Another example is from my own business, Actix. It took 15 years to build the company to a $100m+ exit. Around 350 people were employed at some point in the journey and, of those, around 250 were with the business at exit. These 250 shared in the exit proceeds – the other 100 didn’t. I think that was right and fair. People knew all along what the terms of the options were and I had absolutely no dissent from anyone about them. Other businesses in the industry had much higher staff turnover and I suspect this was partly because of the non-vesting option scheme. But it was also because we were a great team that stuck together and worked hard for the end goal – I’d like to think a lot of people would have done that whether they had options or not – but it was also great to get the payback!

Compensation and Recycling Options

I think options can help to make up for lower salaries in startups – but only if they don’t vest. Options can be an incentive to lure talent to a startup and keep salaries in the company in check – which gives the company more runway and a better chance of success. But if the options vest then the incentive to keep a check on salaries is gone. This actually creates unfairness because some people doing a particular job might have fully-vested options while others don’t – so the ones with fully-vested options will probably expect, and get, higher salaries – again, is that fair?

Options are just one of the many elements of employee compensation – others being: salary, working conditions, startup culture, doing something exciting, being part of a great team, cash bonuses and other perks, etc. It doesn’t make sense to try to use options for something they aren’t fit for.

Options which are recovered from departing employees result in un-dilution (concentration I guess?) and this benefits everyone in the business who stays with the team. They can also be used to hire even stronger replacements (assuming the business is progressing) for the exact people who are leaving – resulting in the business having more chance of success – rather than simply being wounded by the loss of the early employee.

On Fairness

I also dispute the assertion that vesting is “fair” and businesses who don’t have a vesting schedule for their options are being “unfair” to their employees. Fairness is not an absolute – it is a judgement – and it is always easier to assess in hindsight.

For instance: is it fairer that a guy who worked for a company for 4 years but left 10 years ago was given options in the early days when grants were larger and has more of a share in an exit than the guy who replaced him and has been with the business for the last 8 years when all the real value creation happened? And what would your opinion on this be if the “4 year guy” had been working for a direct competitor for the last 5 years?

Fairness is really about whether a company did what it said it would do. If you say from the outset that options are non-vesting then there is no unfairness in taking them away when people leave the business. And if the company decides to allow an employee to keep part or all of their options when they leave then you can do it with the benefit of hindsight.
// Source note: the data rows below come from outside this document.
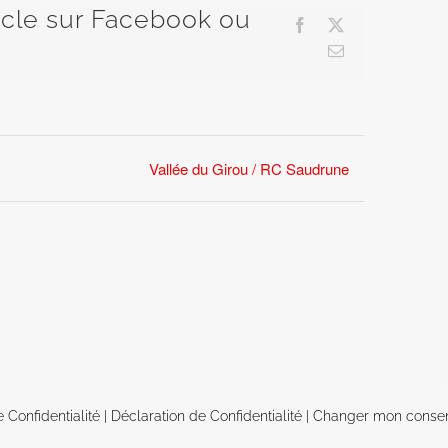
ticle sur Facebook ou
Facebook
X
Email
Vallée du Girou / RC Saudrune
e Confidentialité
|
Déclaration de Confidentialité
|
Changer mon conse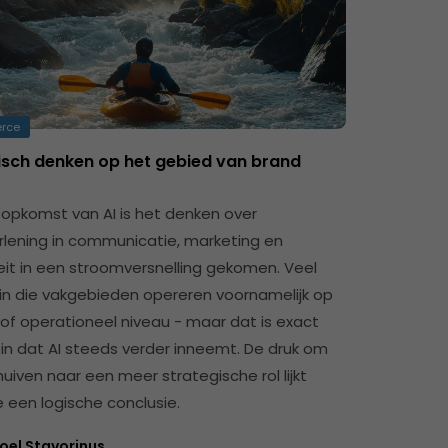
rce
isch denken op het gebied van brand
 opkomst van AI is het denken over
rlening in communicatie, marketing en
teit in een stroomversnelling gekomen. Veel
in die vakgebieden opereren voornamelijk op
 of operationeel niveau - maar dat is exact
ein dat AI steeds verder inneemt. De druk om
uiven naar een meer strategische rol lijkt
een logische conclusie.
oel Stavorinus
If the same people are running the company at that point then they will do the right thing – whatever that is.

Edge Cases

Another question I am asked is: “So what if an employee is forced to leave, against their will, by some event or health issue?”

The answer is, as mentioned earlier, that the company can always use its discretion to modify the terms as it desires.

For instance: If a loyal employee is too sick to continue working then the company can decide to vest all their options immediately – and then either allow them to exercise the options and retain a stake or buy them back at some agreed rate which might benefit the sick employee more.

Or: if the company decides that an employee leaving because her/his partner has been offered a great job in another town or country is a reasonable case for using these powers then it can allow them to retain some or all options (they would probably have to convert them to shares in most countries).

And if the question comes: “What if the people making the decisions in the company at this point aren’t so nice and don’t see things so fairly?”

Then my answer is this: “You are going to have much bigger things to worry about than this if you sold your soul to a bunch of professional investors who don’t give a damn about your employees. And if you really had no choice then you should have created a change of control event at the point this shift took place and that would have triggered the options to become exercisable so people could make their own choices whether to stick around in the new regime”.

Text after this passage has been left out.